Jaa


The Mystery of the stuck alerts

Occasionally I run across an issue that requires immediate action be taken to resolve the problem while any root cause analysis is an afterthought.  Last week I handled such an issue. 

My customer has a connector that was continually sending around 20 alerts from OpsMgr to an event correlation product.  There are many different monitoring solutions that send data to this product and the connector was flooding the event correlation product with the same 20 alerts which resulted in plugging up their alert ticketing system.  We consulted with the 3rd party connector vendor for a few hours but progress was a bit slow so I tried to think of a way, from an OpsMgr perspective, to make this stop occurring. 

I consulted a co-worked, Tim "god of everything connector" Helton, and he came up with an idea.  His idea involved installing a bogus connector, changing the ConnectorId property on the "stuck" alerts to the bogus connector, and uninstalling the bogus connector.  Since you can't change the ConnectorId to NULL through the SDK you have to install the bogus connector first.  Once the bogus connector is uninstalled the ConnectorId will then change to NULL.

I started by getting a bogus connector.  I used a simple connector from a class that Tim taught but you can easily create your own.  Ambrose Wong wrote a good connector guide which contains some sample code for creating a connector.
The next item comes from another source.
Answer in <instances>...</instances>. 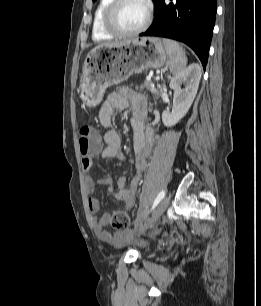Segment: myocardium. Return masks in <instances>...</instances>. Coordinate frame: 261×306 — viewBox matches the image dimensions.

I then installed the connector in my lab and obtained the GUID of the connector.  Next I created a PS script to change the ConnectorId on all those pesky alerts.  Here is my script:

##The alertID’s were ID’s of stuck alerts
##The Connector ID is Tim's demo connector

##This function does the set
function SetAlertDestination([string]$s)
{
$alert = get-alert | where {$_.ID -eq $s}
Set-AlertDestination -Alert $alert -Connector $connector
}

##Get the bogus connector using its GUID
$connector = get-connector | where {$_.ID -eq 'aaaaaaaa-1111-2222-3333-0305e82c3301'}

##Set it to the bogus connector
SetAlertDestination "5ce5fd8f-790e-4e87-aabc-c0aae3f935a6"
SetAlertDestination "20087c39-6669-4791-910d-14e9d89d5650"
SetAlertDestination "1e6362a8-cb06-4f2a-a4ec-90e2a1b6fa24"
SetAlertDestination "c5a748e8-d299-4743-b77d-75279716c6ea"
SetAlertDestination "a33c0582-f1b9-42de-9639-60057641a261"
SetAlertDestination "6ee1f643-5589-4481-a38e-b8d36b57b5cc"
SetAlertDestination "e93e0bf5-0563-4edc-b8df-fa0bc4f96e0a"
SetAlertDestination "339510ea-7dee-482c-9388-398f7982c72d"
SetAlertDestination "2703c193-3712-4eb4-9d16-5754a4b4d646"
SetAlertDestination "f1474a98-1383-4173-89b4-3f98dfa7a58b"
SetAlertDestination "6c70a0bf-0ca3-4039-9195-a4640d2edc01"
SetAlertDestination "97331f49-b535-4edb-ba83-722ed0c36f4d"
SetAlertDestination "203ff402-a3fd-4fe4-b672-2ff30449011a"
SetAlertDestination "4855f316-9bcf-447f-8888-5bd19106abd5"
SetAlertDestination "a0716409-3d8e-42a4-b70f-ecbf9dbfec92"
SetAlertDestination "3edc53e6-2d43-4a4d-98ce-b50261fe63e5"
SetAlertDestination "7b6dfd88-1d59-46d6-bbc9-351bd04e1349"
SetAlertDestination "56fea496-f4fe-4563-9b6e-2e614d75b601"
SetAlertDestination "3a71c969-7eb8-49fb-904f-6b9673d52396"
SetAlertDestination "fb51278a-8b01-4484-9470-d2bd1a1c9316"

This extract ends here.